Washing floors? And what else was the frail rebbe doing against the doctor’s orders? “Don’t worry,” he said to the old woman. “I will contact the Daughters of Rebecca Kindness Hotline. Someone will be found.”
But now the saxophonist was beseeching him, “Can’t I come in? The rebbe loves to hear me play for him. Can’t you make an exception?”
Isaac sorrowfully regarded the Jesus look-alike in his fringed vest. “Forgive me, no, but I’ll tell you what.” He motioned with his forefinger, and the man, shlepping his saxophone, followed him off the stone plaza to a more secluded dirt area that skirted the rebbe’s cottage. The scent of chicken soup hit Isaac’s nostrils. Once a day, the rebbe’s wife made a huge potful. Maybe later he would take a bowl for himself. He pointed to a shuttered window. “The rebbe’s bedroom,” he told the musician. “You can play a little niggun for him here.”
And the saxophonist was appeased.
With a pad in hand, Isaac went from person to person, listening to and writing down everyone’s troubles while the saxophonist softly played, “Bei Mir Bistu Sheyn.”
An hour later, when the rebbe woke up from his nap, Isaac approached him, pad in hand. Isaac relayed the questions and scribbled down answers. But what to do about two brides in two different neighborhoods of Jerusalem who dreamed the same dream, that they should call off their weddings? What did the rebbe advise here? One the rebbe encouraged to go ahead with the wedding, the other he told to cancel without ever looking back.

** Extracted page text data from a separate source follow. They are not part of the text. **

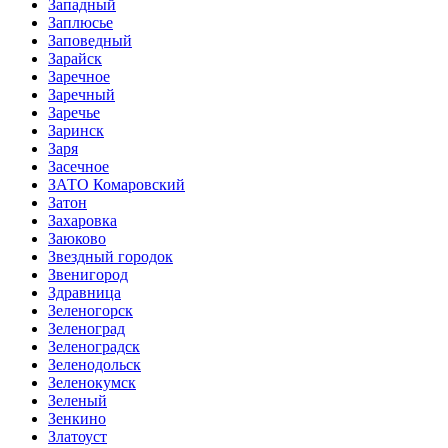
Западный
Заплюсье
Заповедный
Зарайск
Заречное
Заречный
Заречье
Заринск
Заря
Засечное
ЗАТО Комаровский
Затон
Захаровка
Заюково
Звездный городок
Звенигород
Здравница
Зеленогорск
Зеленоград
Зеленоградск
Зеленодольск
Зеленокумск
Зеленый
Зенкино
Златоуст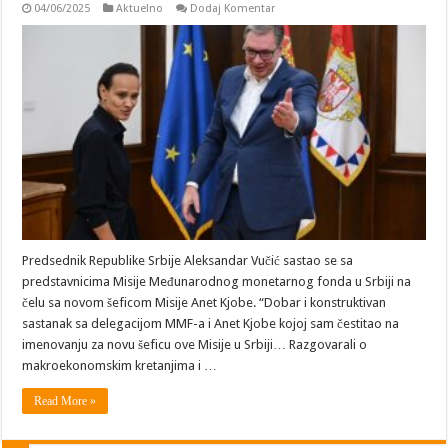
04/06/2025
Aktuelno
Dodaj Komentar
Predsednik Republike Srbije Aleksandar Vučić sastao se sa
predstavnicima Misije Međunarodnog monetarnog fonda u Srbiji na
čelu sa novom šeficom Misije Anet Kjobe. “Dobar i konstruktivan
sastanak sa delegacijom MMF-a i Anet Kjobe kojoj sam čestitao na
imenovanju za novu šeficu ove Misije u Srbiji… Razgovarali o
makroekonomskim kretanjima i …
Read More »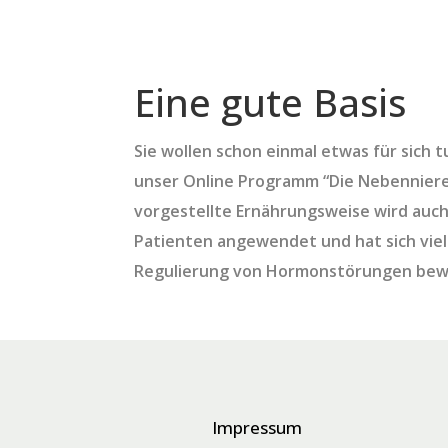
Eine gute Basis
Sie wollen schon einmal etwas für sich 
unser Online Programm “Die Nebenniere
vorgestellte Ernährungsweise wird auch
Patienten angewendet und hat sich vielf
Regulierung von Hormonstörungen bew
Impressum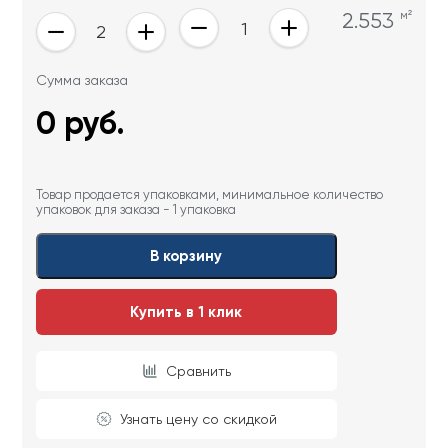
2.553
м²
Сумма заказа
0
руб.
Товар продается упаковками, минимальное количество
упаковок для заказа - 1 упаковка
В корзину
Купить в 1 клик
Сравнить
Узнать цену со скидкой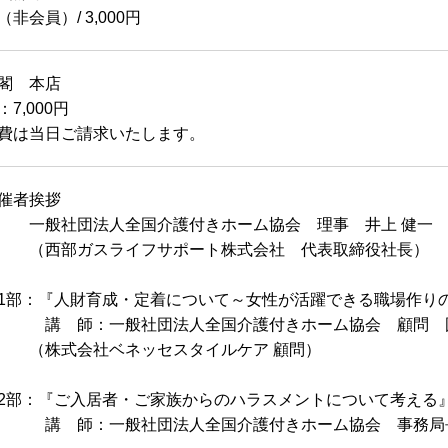
（非会員）/ 3,000円
閣 本店
7,000円
費は当日ご請求いたします。
主催者挨拶
般社団法人全国介護付きホーム協会 理事 井上 健一
西部ガスライフサポート株式会社 代表取締役社長）
部：『人財育成・定着について～女性が活躍できる職場作り
 師：一般社団法人全国介護付きホーム協会 顧問 国
株式会社ベネッセスタイルケア 顧問）
部：『ご入居者・ご家族からのハラスメントについて考える
 師：一般社団法人全国介護付きホーム協会 事務局長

Midday, a scent of fresh cilantro wafted through the courtyard. Mazal the beggar was packing fried eggplant, slices of hard-boiled egg, and cilantro into a fresh pita. Next she drizzled mango sauce on top, and Isaac watched, compelled, as her ravaged, yellowed teeth dug into the pita.
And what if someone brought a three-course meal to the courtyard? Should he permit this, too? He shrugged. Some even came with their laundry to fold while they waited. In fact, there near the rosemary bushes he saw a lady sorting socks. Well, he supposed people couldn’t recite psalms all day while they waited.
He extracted a comically sinister Haman mask and a sheet of newspaper caught in a bush. The mask, he tucked under his arm. He glanced down at the newspaper and read: “If Labor wins the upcoming election, there goes the Temple Mount.” He clopped his forehead. What fool of a political party would give back the holy Temple Mount? It was the heart of the Jewish people! His eczematic elbow started to spark and flare. Not so fast, he muttered, scratching hard at it. Surely God had some say in the matter.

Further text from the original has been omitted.